» **About this task**: Say how many lines in the following data hold the word "ήχου". Write nothing but that number.

(Records from a data collection)
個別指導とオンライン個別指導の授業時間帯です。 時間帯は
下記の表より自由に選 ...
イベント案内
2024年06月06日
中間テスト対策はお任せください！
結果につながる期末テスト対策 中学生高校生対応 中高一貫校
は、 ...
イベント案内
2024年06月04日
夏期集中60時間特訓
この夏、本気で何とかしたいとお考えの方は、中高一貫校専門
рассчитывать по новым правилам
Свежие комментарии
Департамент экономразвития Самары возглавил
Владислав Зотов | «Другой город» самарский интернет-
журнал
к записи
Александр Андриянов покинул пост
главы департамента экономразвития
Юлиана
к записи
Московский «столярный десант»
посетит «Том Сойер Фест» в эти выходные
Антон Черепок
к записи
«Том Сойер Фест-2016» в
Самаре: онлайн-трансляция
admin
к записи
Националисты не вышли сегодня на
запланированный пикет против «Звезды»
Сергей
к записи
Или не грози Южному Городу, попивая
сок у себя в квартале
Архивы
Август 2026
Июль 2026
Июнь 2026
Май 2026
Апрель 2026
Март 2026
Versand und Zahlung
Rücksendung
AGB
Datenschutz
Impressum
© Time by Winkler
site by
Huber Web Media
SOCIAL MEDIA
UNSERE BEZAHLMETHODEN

* * *

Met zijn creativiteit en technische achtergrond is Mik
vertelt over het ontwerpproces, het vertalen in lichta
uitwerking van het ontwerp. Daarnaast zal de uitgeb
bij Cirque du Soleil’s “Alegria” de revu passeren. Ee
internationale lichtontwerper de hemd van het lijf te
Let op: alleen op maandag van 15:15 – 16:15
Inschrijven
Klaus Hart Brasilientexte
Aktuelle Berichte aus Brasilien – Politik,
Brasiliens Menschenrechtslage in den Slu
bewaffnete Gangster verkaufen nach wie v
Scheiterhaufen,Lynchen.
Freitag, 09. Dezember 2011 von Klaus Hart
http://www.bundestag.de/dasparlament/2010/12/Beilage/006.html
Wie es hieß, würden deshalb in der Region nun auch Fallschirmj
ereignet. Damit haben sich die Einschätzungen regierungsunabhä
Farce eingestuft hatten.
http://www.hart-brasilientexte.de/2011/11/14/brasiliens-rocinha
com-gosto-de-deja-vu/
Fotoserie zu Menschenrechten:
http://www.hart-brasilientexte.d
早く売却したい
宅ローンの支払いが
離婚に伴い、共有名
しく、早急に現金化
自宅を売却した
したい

...

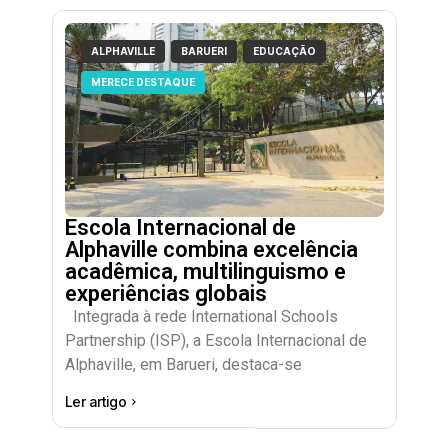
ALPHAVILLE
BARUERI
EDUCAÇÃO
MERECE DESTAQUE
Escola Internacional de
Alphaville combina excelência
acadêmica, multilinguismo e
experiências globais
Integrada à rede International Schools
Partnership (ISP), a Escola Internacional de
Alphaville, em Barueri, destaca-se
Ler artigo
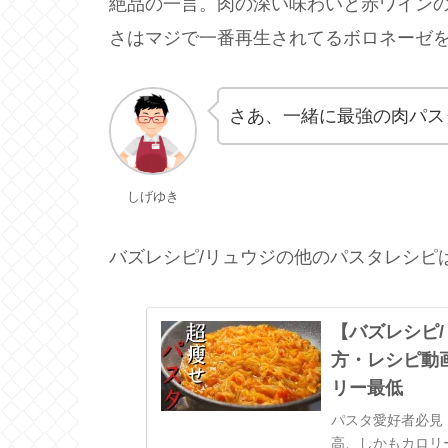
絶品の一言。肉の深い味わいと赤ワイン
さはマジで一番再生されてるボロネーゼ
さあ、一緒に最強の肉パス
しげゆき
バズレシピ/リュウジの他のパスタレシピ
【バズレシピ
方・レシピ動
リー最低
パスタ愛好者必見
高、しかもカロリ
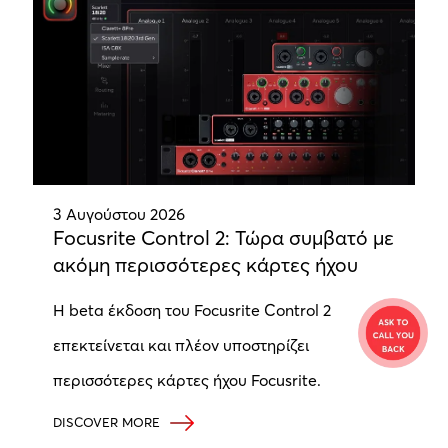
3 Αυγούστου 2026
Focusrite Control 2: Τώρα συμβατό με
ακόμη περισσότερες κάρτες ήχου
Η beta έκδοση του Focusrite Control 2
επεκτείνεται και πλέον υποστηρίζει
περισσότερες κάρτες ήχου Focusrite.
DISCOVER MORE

» **Solution**: 2